■ Problem to solve
Your task is to transcribe all of the records exactly and leave out the pictures.
BEGIN Given data
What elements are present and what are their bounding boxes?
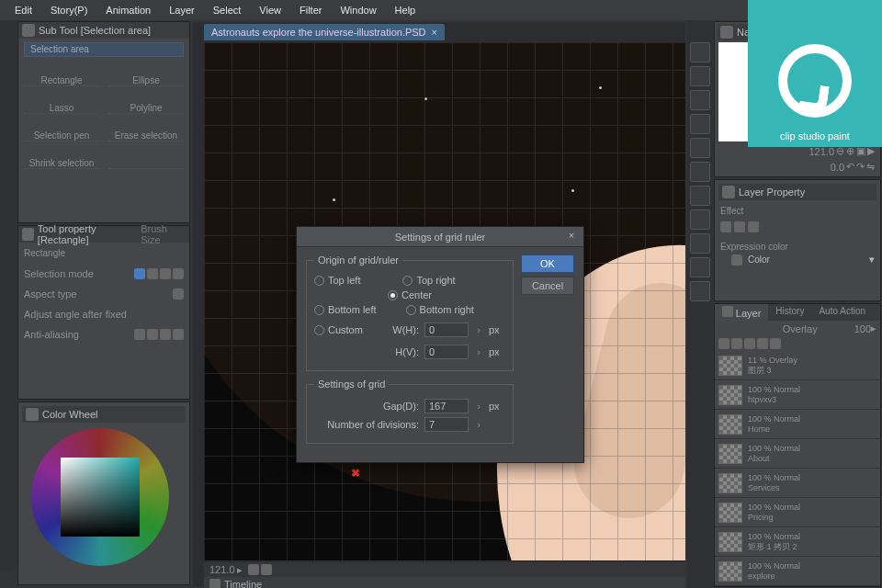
subtool-erase-selection[interactable]: Erase selection xyxy=(108,116,184,141)
cancel-button[interactable]: Cancel xyxy=(521,277,574,295)
expression-color-value[interactable]: Color xyxy=(748,254,770,265)
menu-window[interactable]: Window xyxy=(331,5,385,16)
nav-zoom-value[interactable]: 121.0 xyxy=(808,146,834,157)
layer-row[interactable]: 100 % NormalHome xyxy=(715,410,880,439)
gap-input[interactable]: 167 xyxy=(424,399,469,413)
selection-float-icon[interactable] xyxy=(690,66,710,86)
layer-row[interactable]: 100 % NormalServices xyxy=(715,469,880,498)
layer-row[interactable]: 100 % NormalPricing xyxy=(715,498,880,527)
menu-edit[interactable]: Edit xyxy=(6,5,41,16)
layer-row[interactable]: 11 % Overlay图层 3 xyxy=(715,351,880,380)
subtool-panel-header[interactable]: Sub Tool [Selection area] xyxy=(18,22,189,39)
menu-filter[interactable]: Filter xyxy=(290,5,331,16)
antialias-row[interactable]: Anti-aliasing xyxy=(24,324,184,345)
subtool-shrink-selection[interactable]: Shrink selection xyxy=(24,143,99,169)
selection-mode-row[interactable]: Selection mode xyxy=(24,264,184,284)
subtool-category[interactable]: Selection area xyxy=(24,42,184,57)
tool-property-header[interactable]: Tool property [Rectangle] Brush Size xyxy=(18,226,189,243)
lock-alpha-icon[interactable] xyxy=(731,338,742,349)
timeline-panel[interactable]: Timeline xyxy=(204,577,685,588)
blend-mode-select[interactable]: Overlay xyxy=(783,323,818,334)
selection-invert-icon[interactable] xyxy=(690,90,710,110)
ok-button[interactable]: OK xyxy=(521,254,574,273)
dialog-title-bar[interactable]: Settings of grid ruler × xyxy=(297,227,583,247)
color-square[interactable] xyxy=(61,458,140,537)
spinner-icon[interactable]: › xyxy=(474,324,483,335)
menu-view[interactable]: View xyxy=(250,5,290,16)
rotate-right-icon[interactable]: ↷ xyxy=(856,161,865,173)
spinner-icon[interactable]: › xyxy=(474,419,483,430)
spinner-icon[interactable]: › xyxy=(474,346,483,357)
radio-top-right[interactable]: Top right xyxy=(402,275,455,286)
subtool-selection-pen[interactable]: Selection pen xyxy=(24,116,99,141)
lock-icon[interactable] xyxy=(718,338,729,349)
subtool-lasso[interactable]: Lasso xyxy=(24,88,99,114)
clip-mask-icon[interactable] xyxy=(744,338,755,349)
radio-custom[interactable]: Custom xyxy=(314,324,363,335)
menu-select[interactable]: Select xyxy=(204,5,251,16)
divisions-input[interactable]: 7 xyxy=(424,417,469,432)
aspect-type-row[interactable]: Aspect type xyxy=(24,284,184,304)
subtool-polyline[interactable]: Polyline xyxy=(108,88,184,114)
selection-shrink-icon[interactable] xyxy=(690,138,710,158)
menu-story[interactable]: Story(P) xyxy=(41,5,96,16)
layer-from-sel-icon[interactable] xyxy=(690,186,710,206)
close-icon[interactable]: × xyxy=(432,27,437,38)
nav-angle-value[interactable]: 0.0 xyxy=(831,162,844,173)
layer-color-icon[interactable] xyxy=(748,221,759,232)
radio-top-left[interactable]: Top left xyxy=(314,275,360,286)
mode-intersect-icon[interactable] xyxy=(173,268,184,279)
tab-layer[interactable]: Layer xyxy=(715,304,768,321)
reference-layer-icon[interactable] xyxy=(757,338,768,349)
mode-sub-icon[interactable] xyxy=(160,268,171,279)
chevron-down-icon[interactable]: ▾ xyxy=(869,254,875,266)
tab-auto-action[interactable]: Auto Action xyxy=(811,304,873,321)
layer-row[interactable]: 100 % Normalexplore xyxy=(715,557,880,586)
zoom-value[interactable]: 121.0 xyxy=(209,564,235,575)
aa-mid-icon[interactable] xyxy=(160,329,171,340)
quickmask-icon[interactable] xyxy=(690,162,710,182)
chevron-down-icon[interactable] xyxy=(173,288,184,300)
mode-add-icon[interactable] xyxy=(147,268,158,279)
selection-expand-icon[interactable] xyxy=(690,114,710,134)
zoom-out-icon[interactable] xyxy=(248,564,259,575)
spinner-icon[interactable]: › xyxy=(474,401,483,412)
adjust-angle-row[interactable]: Adjust angle after fixed xyxy=(24,304,184,324)
aa-weak-icon[interactable] xyxy=(147,329,158,340)
chevron-right-icon[interactable]: ▸ xyxy=(871,322,876,334)
rotate-left-icon[interactable]: ↶ xyxy=(846,161,854,173)
menu-help[interactable]: Help xyxy=(386,5,425,16)
aa-strong-icon[interactable] xyxy=(173,329,184,340)
draft-layer-icon[interactable] xyxy=(770,338,781,349)
close-icon[interactable]: × xyxy=(565,230,578,243)
layer-row[interactable]: 100 % Normalhtpvxv3 xyxy=(715,380,880,410)
layer-row[interactable]: 100 % Normal矩形 1 拷贝 2 xyxy=(715,527,880,557)
subtool-ellipse[interactable]: Ellipse xyxy=(108,61,184,86)
ruler-icon[interactable] xyxy=(690,233,710,254)
grid-icon[interactable] xyxy=(690,257,710,277)
layer-list[interactable]: 11 % Overlay图层 3100 % Normalhtpvxv3100 %… xyxy=(715,351,880,586)
menu-animation[interactable]: Animation xyxy=(96,5,160,16)
menu-layer[interactable]: Layer xyxy=(160,5,204,16)
wh-input[interactable]: 0 xyxy=(424,322,469,337)
search-icon[interactable] xyxy=(690,42,710,62)
hv-input[interactable]: 0 xyxy=(424,345,469,359)
flip-h-icon[interactable]: ⇋ xyxy=(866,161,875,173)
radio-bottom-right[interactable]: Bottom right xyxy=(406,304,474,315)
perspective-icon[interactable] xyxy=(690,281,710,301)
toolprop-tab-brushsize[interactable]: Brush Size xyxy=(141,223,186,245)
layer-row[interactable]: 100 % NormalAbout xyxy=(715,439,880,469)
tone-effect-icon[interactable] xyxy=(734,221,745,232)
radio-center[interactable]: Center xyxy=(388,289,432,300)
subtool-rectangle[interactable]: Rectangle xyxy=(24,61,99,86)
snap-icon[interactable] xyxy=(690,209,710,230)
border-effect-icon[interactable] xyxy=(720,221,731,232)
mode-new-icon[interactable] xyxy=(134,268,145,279)
color-wheel-header[interactable]: Color Wheel xyxy=(22,406,186,423)
opacity-value[interactable]: 100 xyxy=(854,323,871,334)
tab-history[interactable]: History xyxy=(768,304,811,321)
radio-bottom-left[interactable]: Bottom left xyxy=(314,304,377,315)
aa-none-icon[interactable] xyxy=(134,329,145,340)
document-tab[interactable]: Astronauts explore the universe-illustra… xyxy=(204,24,445,40)
zoom-in-icon[interactable] xyxy=(261,564,272,575)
END Given data
■ Task solution
What elements are present and what are their bounding boxes?
subtool-erase-selection[interactable]: Erase selection xyxy=(108,116,184,141)
cancel-button[interactable]: Cancel xyxy=(521,277,574,295)
expression-color-value[interactable]: Color xyxy=(748,254,770,265)
menu-window[interactable]: Window xyxy=(331,5,385,16)
nav-zoom-value[interactable]: 121.0 xyxy=(808,146,834,157)
layer-row[interactable]: 100 % NormalHome xyxy=(715,410,880,439)
gap-input[interactable]: 167 xyxy=(424,399,469,413)
selection-float-icon[interactable] xyxy=(690,66,710,86)
layer-row[interactable]: 100 % NormalServices xyxy=(715,469,880,498)
layer-row[interactable]: 100 % NormalPricing xyxy=(715,498,880,527)
menu-edit[interactable]: Edit xyxy=(6,5,41,16)
layer-row[interactable]: 11 % Overlay图层 3 xyxy=(715,351,880,380)
subtool-panel-header[interactable]: Sub Tool [Selection area] xyxy=(18,22,189,39)
menu-filter[interactable]: Filter xyxy=(290,5,331,16)
antialias-row[interactable]: Anti-aliasing xyxy=(24,324,184,345)
subtool-shrink-selection[interactable]: Shrink selection xyxy=(24,143,99,169)
selection-mode-row[interactable]: Selection mode xyxy=(24,264,184,284)
subtool-category[interactable]: Selection area xyxy=(24,42,184,57)
tool-property-header[interactable]: Tool property [Rectangle] Brush Size xyxy=(18,226,189,243)
lock-alpha-icon[interactable] xyxy=(731,338,742,349)
timeline-panel[interactable]: Timeline xyxy=(204,577,685,588)
blend-mode-select[interactable]: Overlay xyxy=(783,323,818,334)
selection-invert-icon[interactable] xyxy=(690,90,710,110)
ok-button[interactable]: OK xyxy=(521,254,574,273)
dialog-title-bar[interactable]: Settings of grid ruler × xyxy=(297,227,583,247)
color-square[interactable] xyxy=(61,458,140,537)
spinner-icon[interactable]: › xyxy=(474,324,483,335)
menu-view[interactable]: View xyxy=(250,5,290,16)
rotate-right-icon[interactable]: ↷ xyxy=(856,161,865,173)
spinner-icon[interactable]: › xyxy=(474,419,483,430)
spinner-icon[interactable]: › xyxy=(474,346,483,357)
radio-top-right[interactable]: Top right xyxy=(402,275,455,286)
subtool-selection-pen[interactable]: Selection pen xyxy=(24,116,99,141)
lock-icon[interactable] xyxy=(718,338,729,349)
subtool-lasso[interactable]: Lasso xyxy=(24,88,99,114)
clip-mask-icon[interactable] xyxy=(744,338,755,349)
radio-custom[interactable]: Custom xyxy=(314,324,363,335)
menu-select[interactable]: Select xyxy=(204,5,251,16)
divisions-input[interactable]: 7 xyxy=(424,417,469,432)
aspect-type-row[interactable]: Aspect type xyxy=(24,284,184,304)
subtool-polyline[interactable]: Polyline xyxy=(108,88,184,114)
selection-shrink-icon[interactable] xyxy=(690,138,710,158)
menu-story[interactable]: Story(P) xyxy=(41,5,96,16)
layer-from-sel-icon[interactable] xyxy=(690,186,710,206)
close-icon[interactable]: × xyxy=(432,27,437,38)
nav-angle-value[interactable]: 0.0 xyxy=(831,162,844,173)
layer-color-icon[interactable] xyxy=(748,221,759,232)
radio-top-left[interactable]: Top left xyxy=(314,275,360,286)
mode-intersect-icon[interactable] xyxy=(173,268,184,279)
tab-layer[interactable]: Layer xyxy=(715,304,768,321)
reference-layer-icon[interactable] xyxy=(757,338,768,349)
mode-sub-icon[interactable] xyxy=(160,268,171,279)
chevron-down-icon[interactable]: ▾ xyxy=(869,254,875,266)
tab-auto-action[interactable]: Auto Action xyxy=(811,304,873,321)
layer-row[interactable]: 100 % Normalexplore xyxy=(715,557,880,586)
zoom-value[interactable]: 121.0 xyxy=(209,564,235,575)
aa-mid-icon[interactable] xyxy=(160,329,171,340)
quickmask-icon[interactable] xyxy=(690,162,710,182)
chevron-down-icon[interactable] xyxy=(173,288,184,300)
mode-add-icon[interactable] xyxy=(147,268,158,279)
selection-expand-icon[interactable] xyxy=(690,114,710,134)
zoom-out-icon[interactable] xyxy=(248,564,259,575)
spinner-icon[interactable]: › xyxy=(474,401,483,412)
adjust-angle-row[interactable]: Adjust angle after fixed xyxy=(24,304,184,324)
aa-weak-icon[interactable] xyxy=(147,329,158,340)
chevron-right-icon[interactable]: ▸ xyxy=(871,322,876,334)
rotate-left-icon[interactable]: ↶ xyxy=(846,161,854,173)
menu-help[interactable]: Help xyxy=(386,5,425,16)
aa-strong-icon[interactable] xyxy=(173,329,184,340)
draft-layer-icon[interactable] xyxy=(770,338,781,349)
close-icon[interactable]: × xyxy=(565,230,578,243)
layer-row[interactable]: 100 % Normalhtpvxv3 xyxy=(715,380,880,410)
layer-row[interactable]: 100 % Normal矩形 1 拷贝 2 xyxy=(715,527,880,557)
subtool-ellipse[interactable]: Ellipse xyxy=(108,61,184,86)
ruler-icon[interactable] xyxy=(690,233,710,254)
grid-icon[interactable] xyxy=(690,257,710,277)
layer-list[interactable]: 11 % Overlay图层 3100 % Normalhtpvxv3100 %… xyxy=(715,351,880,586)
menu-animation[interactable]: Animation xyxy=(96,5,160,16)
menu-layer[interactable]: Layer xyxy=(160,5,204,16)
wh-input[interactable]: 0 xyxy=(424,322,469,337)
search-icon[interactable] xyxy=(690,42,710,62)
hv-input[interactable]: 0 xyxy=(424,345,469,359)
flip-h-icon[interactable]: ⇋ xyxy=(866,161,875,173)
radio-bottom-right[interactable]: Bottom right xyxy=(406,304,474,315)
perspective-icon[interactable] xyxy=(690,281,710,301)
toolprop-tab-brushsize[interactable]: Brush Size xyxy=(141,223,186,245)
layer-row[interactable]: 100 % NormalAbout xyxy=(715,439,880,469)
tone-effect-icon[interactable] xyxy=(734,221,745,232)
radio-center[interactable]: Center xyxy=(388,289,432,300)
subtool-rectangle[interactable]: Rectangle xyxy=(24,61,99,86)
snap-icon[interactable] xyxy=(690,209,710,230)
border-effect-icon[interactable] xyxy=(720,221,731,232)
mode-new-icon[interactable] xyxy=(134,268,145,279)
color-wheel-header[interactable]: Color Wheel xyxy=(22,406,186,423)
opacity-value[interactable]: 100 xyxy=(854,323,871,334)
tab-history[interactable]: History xyxy=(768,304,811,321)
radio-bottom-left[interactable]: Bottom left xyxy=(314,304,377,315)
aa-none-icon[interactable] xyxy=(134,329,145,340)
document-tab[interactable]: Astronauts explore the universe-illustra… xyxy=(204,24,445,40)
zoom-in-icon[interactable] xyxy=(261,564,272,575)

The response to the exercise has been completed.